Oh Lord, I pray for my marriage and my relationship with my children also. I know that there are days where we are divided on things we say and do, and it is very difficult to get through to them. This causes a rift between them and myself, where unnecessary arguments arise. How often do I wish I could take back what has been said to my wife and children at these times. And later I say sorry, but it isn’t always enough. This is when things get very difficult in the home, even to the point of people distancing themselves from each other. And oh how sorry I am for being a cause of this type of rift with my family. Our relationship could be much better, and it simply isn’t where it should be. I remember how things have been in the past when You are leading each one of us and it is awesome. That is when we are more calm, considerate, patient, kind, and loving. There are fewer arguments, but, instead, rational questions and discussions with a softer tone. Some people may think I am demeaning them in this softer tone, but if they just knew how much I loved them, they would understand. So Lord, take what is broken in my marriage and my children’s relationship now and mend it with the Holy Spirit.
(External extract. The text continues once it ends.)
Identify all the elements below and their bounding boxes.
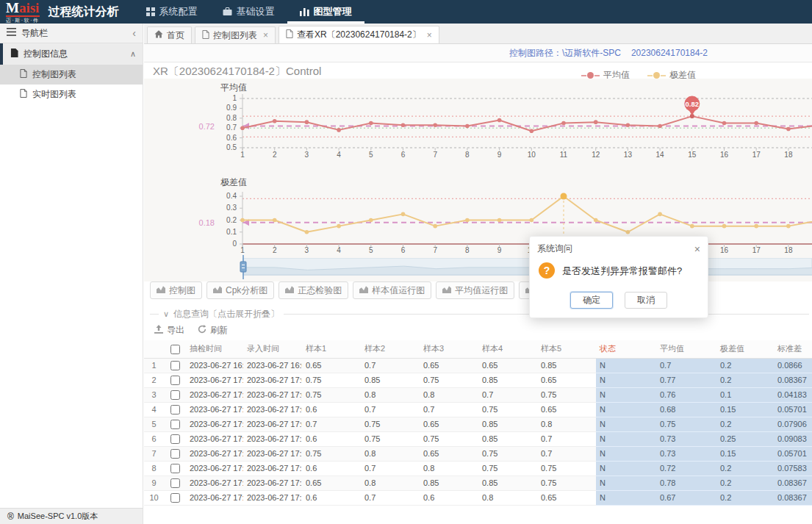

Lately, we have come together in Bible study each night, but still, I can feel a rift in my marriage and the relationship with my children. So help me speak the truth in love to them. And may their hearts be softened also, that we may begin having conversations one with another that does not end in arguments. I know that if Your love takes hold of my life and theirs, this marriage can last, even until death. I also know that relationships will become stronger than ever. So help me in my marriage and relations with my children. I believe in You. I love You. Amen.
Mark 3:24-25 (KJV)
24 And if a kingdom be divided against itself, that kingdom cannot stand.
25 And if a house be divided against itself, that house cannot stand.
Only Jesus can help there to be peace and love in your home. Without Him, there is often contention and unnecessary grief.